毎日、掃除をしたり、料理の手伝いをしたりしていたのですが、その子は何と当時8歳。

そんな小さな子が毎日学校が終わった後に家に来てはトイレの掃除や部屋の片付けをする姿を見て、初めて途上国の現実を知ると共に、本当に衝撃を受けました。

そして留学中、彼女が僕にとって一番の友達、そしてスペイン語の先生になりました。ほとんどスペイン語を話せなかった当時、スペイン語で、「これは眉毛、これはまつ毛、これは鼻っていうんだよ」などと毎日遊びながら教えてもらっていました。そして、帰国する際には、ホームステイ先の家族と一緒に空港まで見送りに来てくれて、最後まで泣きじゃくっていました。

その子の存在が、エクアドルでのホストファミリーと共に、僕を国際協力の仕事に向かわせた一番の原動力になっています。

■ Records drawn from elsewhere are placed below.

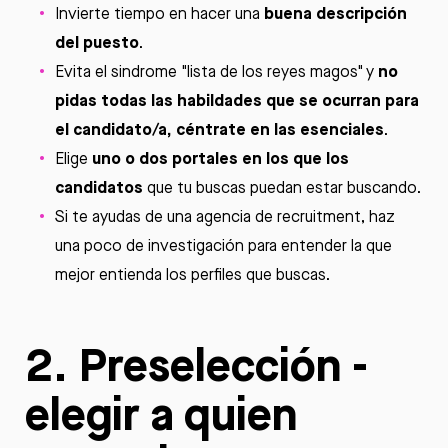
buena descripción
Invierte tiempo en hacer una
del puesto
.
no
Evita el sindrome "lista de los reyes magos" y
pidas todas las habildades que se ocurran para
el candidato/a, céntrate en las esenciales
.
uno o dos portales en los que los
Elige
candidatos
que tu buscas puedan estar buscando.
Si te ayudas de una agencia de recruitment, haz
una poco de investigación para entender la que
mejor entienda los perfiles que buscas.
2. Preselección -
elegir a quien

そしてこの週末、片道7時間をかけて15年ぶりに彼女に会ってきました。
当時8歳だった彼女も現在は23歳、既に結婚して4歳のお子さんがいるとのこと。
ターミナルで待っていた彼女を見て、一瞬誰だか分かりませんでしたが、嬉しそうな笑顔を見た時に、23歳の女性の中に8歳の当時の女の子の姿がふっと現れた気がして急に昔に戻った気になりました。

その後、彼女の自宅で家族皆さんに歓待して頂きました。既にお母さんになっている彼女や、当時の彼女そっくりのお子さんを見て、時間の流れを改めて感じると共に、家族と幸せに暮らしていることが分かって本当に嬉しかったです。

移動が往復14時間、滞在時間は3時間という強行軍でしたが、エクアドルでの活動も終盤を迎える中で、今の自分の原点となった人達に会えて、そしてきちんとお礼を言えたということ、それが何よりの喜びでした。